Cliffs of Fall

(Based on Mary Renault's The Charioteer)


Even the last of the flowers on the red-hot pokers in the garden at home would have died by this time of year—that is, if they had not been dug from the border months before to make room for vegetables.  Her heart was dying, too.
Well, it seemed so.  She knew that it wasn’t really.  (She was a nurse, after all, even though she’d only just finished her training before coming here.)  Adrian pushed the trolley down the ward, putting a mug of water by each patient.  Once again, she almost stopped at the empty bed by habit, but caught herself and walked past.  Soon enough some training casualty would be transferred, she supposed; but it would be a new face and a new voice.

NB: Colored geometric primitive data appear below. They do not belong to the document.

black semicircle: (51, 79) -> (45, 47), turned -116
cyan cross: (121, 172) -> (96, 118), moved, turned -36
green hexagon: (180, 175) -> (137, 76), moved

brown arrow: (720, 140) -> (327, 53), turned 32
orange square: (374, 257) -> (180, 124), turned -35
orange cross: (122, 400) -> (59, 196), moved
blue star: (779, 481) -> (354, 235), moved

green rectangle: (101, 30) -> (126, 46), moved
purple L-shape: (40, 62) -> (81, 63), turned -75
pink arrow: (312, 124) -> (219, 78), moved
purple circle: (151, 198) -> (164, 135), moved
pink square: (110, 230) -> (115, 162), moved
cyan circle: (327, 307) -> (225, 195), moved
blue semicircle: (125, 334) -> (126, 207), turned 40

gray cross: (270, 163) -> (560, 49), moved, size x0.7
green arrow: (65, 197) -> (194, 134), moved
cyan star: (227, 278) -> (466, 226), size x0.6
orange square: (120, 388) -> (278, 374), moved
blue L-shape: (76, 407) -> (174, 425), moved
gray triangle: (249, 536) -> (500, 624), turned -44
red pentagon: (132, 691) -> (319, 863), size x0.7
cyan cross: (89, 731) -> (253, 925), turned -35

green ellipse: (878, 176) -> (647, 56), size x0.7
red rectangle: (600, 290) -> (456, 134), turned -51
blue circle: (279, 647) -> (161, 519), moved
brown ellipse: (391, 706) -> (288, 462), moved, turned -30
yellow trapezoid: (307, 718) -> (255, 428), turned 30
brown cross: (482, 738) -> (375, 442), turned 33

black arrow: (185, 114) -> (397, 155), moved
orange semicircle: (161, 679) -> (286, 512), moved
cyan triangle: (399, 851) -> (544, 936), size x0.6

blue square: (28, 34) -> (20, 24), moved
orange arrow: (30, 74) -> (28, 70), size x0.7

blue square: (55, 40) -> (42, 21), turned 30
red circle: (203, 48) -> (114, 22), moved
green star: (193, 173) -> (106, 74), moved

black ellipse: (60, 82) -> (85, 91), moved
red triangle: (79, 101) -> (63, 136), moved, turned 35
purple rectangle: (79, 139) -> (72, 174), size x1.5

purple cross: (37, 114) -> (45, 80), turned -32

She put the trolley away, and greeted Simsie as she came in and sat down at the desk at the end of the ward.  Then she went along to the kitchen to make her a cup of coffee.  The water was icy cold, and the kettle sat obstinately on the ring, lapped by blue flame, and wouldn’t boil.
It was good to sit at the wooden table, finally, finally getting off her feet.  Yet the kitchen also held dear memories—memories of her first days here, when the maids had left so suddenly but the c.o.s had not yet come, so it had been the nurses doing the chores.  (In common with all the nurses, she thoroughly appreciated the c.o.s and the work that they did.  She wished her father could meet them.  The reality was so far different from his indignation at the dinner table.)  She had stood at that sink, her hands going soggy in the soapy water as she washed up the patients’ breakfast dishes, dinner dishes, supper dishes.  The nurses had still been strangers then and all so, so much more experienced than she:  she had yearned for a friendly face.  And then he had popped in to join her … so often he had joined her … setting his crutch aside where he could reach it, leaning back against the table.  Sometimes he’d even grabbed a cloth, stood by the counter beside her, and dried the dishes as she’d washed them.  She had been terrified lest Matron come in, for it was surely against the rules; yet it had been like chatting with a boy from home, like one of her brother’s friends.  She treasured those memories—and knew she should forget them.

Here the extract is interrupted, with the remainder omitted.